五十嵐 でもカサヴェテスが好きなのは美的な映画だけのことではなくて、彼らの生活だったり人生だったりっていうのが映画の中に色濃く反映されているからです。そういう、映画を作って生きて行く態度のようなものにすごく惹かれます。ただ、僕もブレッソンは好きです。『抵抗(レジスタンス)-死刑囚の手記より-』(1956年)とかは、刑務所のなかの描写がすごく細かい。そういう観察的なところが、面白いと思う。『スリ』(1959年)とかも、どうやって(スリを)やるのかってことだし。ブレッソンの映画には演技にしても、物語にしても強いドキュメント性がありますよね。あとは……エドワード・ヤンとかホウ・シャオシェンもすごい好きですね。
――『牯嶺街少年殺人事件』(1991年、エドワード・ヤン監督)だと、主人公の少年が意中の少女を刺殺してしまう場面を異様に引いて撮っていますね。あの感覚は五十嵐監督にもあるように思います。

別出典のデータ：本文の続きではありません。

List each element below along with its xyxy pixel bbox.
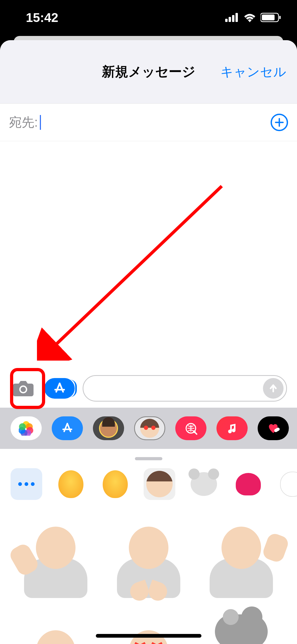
avatar-mouse[interactable] [188,468,220,500]
home-indicator[interactable] [96,634,201,638]
avatar-cow[interactable] [277,468,297,500]
svg-point-17 [19,423,26,430]
search-grid-icon [184,422,197,435]
photos-icon [19,421,34,436]
app-drawer-button[interactable] [44,378,75,399]
camera-button[interactable] [10,375,36,402]
svg-line-8 [50,186,222,350]
sticker-mind-blown[interactable] [199,611,284,644]
ellipsis-icon [18,482,35,486]
tray-music[interactable] [216,416,248,440]
avatar-custom-memoji[interactable] [144,468,175,500]
avatar-octopus[interactable] [232,468,264,500]
status-time: 15:42 [26,10,58,25]
status-icons [225,13,281,22]
avatar-picker-row[interactable] [0,468,297,500]
avatar-yellow-2[interactable] [99,468,131,500]
tray-memoji-stickers[interactable] [134,416,165,440]
message-input-row [0,371,297,406]
cellular-signal-icon [225,13,239,22]
svg-rect-5 [262,15,275,20]
send-button[interactable] [263,378,284,399]
cancel-button[interactable]: キャンセル [220,63,286,80]
sticker-laugh-cry[interactable] [13,611,98,644]
arrow-up-icon [268,383,279,394]
svg-rect-6 [279,16,281,19]
svg-rect-3 [235,13,238,22]
sticker-grid [0,500,297,644]
music-note-icon [226,422,238,434]
sticker-call-me[interactable] [13,516,98,601]
tray-memoji-camera[interactable] [93,416,124,440]
memoji-drawer[interactable] [0,451,297,644]
svg-rect-1 [229,17,231,22]
tray-images-search[interactable] [175,416,206,440]
nav-title: 新規メッセージ [102,63,195,81]
wifi-icon [243,13,256,22]
avatar-more-button[interactable] [11,468,42,500]
add-contact-button[interactable] [271,114,288,131]
new-message-sheet: 新規メッセージ キャンセル 宛先: [0,40,297,644]
annotation-arrow [37,176,232,361]
tray-photos[interactable] [11,416,42,440]
svg-line-20 [195,433,197,434]
app-store-icon [61,422,73,434]
imessage-app-tray[interactable] [0,408,297,449]
sticker-heart-eyes[interactable] [106,611,191,644]
sticker-wave[interactable] [199,516,284,601]
svg-rect-2 [232,15,234,22]
status-bar: 15:42 [0,0,297,35]
sticker-heart-hands[interactable] [106,516,191,601]
svg-rect-0 [225,19,228,22]
plus-icon [274,117,285,128]
tray-fitness[interactable] [258,416,289,440]
avatar-yellow-1[interactable] [55,468,87,500]
svg-point-10 [21,387,26,392]
to-label: 宛先: [9,114,38,131]
message-input[interactable] [83,375,287,402]
camera-icon [12,380,34,397]
to-field-row[interactable]: 宛先: [0,104,297,141]
drawer-grabber[interactable] [135,457,162,460]
battery-icon [261,13,281,22]
tray-app-store[interactable] [52,416,83,440]
nav-header: 新規メッセージ キャンセル [0,40,297,104]
text-cursor [40,115,41,130]
app-store-icon [53,382,66,395]
heart-pills-icon [266,422,280,434]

五十嵐 エドワード・ヤンもホウ・シャオシェンも、「空間」と「時間」と「人」を撮っている。それは当たり前のことに聞こえるかもしれないですけど、それで映画を語っていくことはとても難しいことだと思います。でもさも当然のように見える。物語自体はシンプルだったりしますけど、本当にたくさんのことを感じたり、考えたりできます。まるでその時間を実際に生きたかのように、複雑な感情が残ると思いますね。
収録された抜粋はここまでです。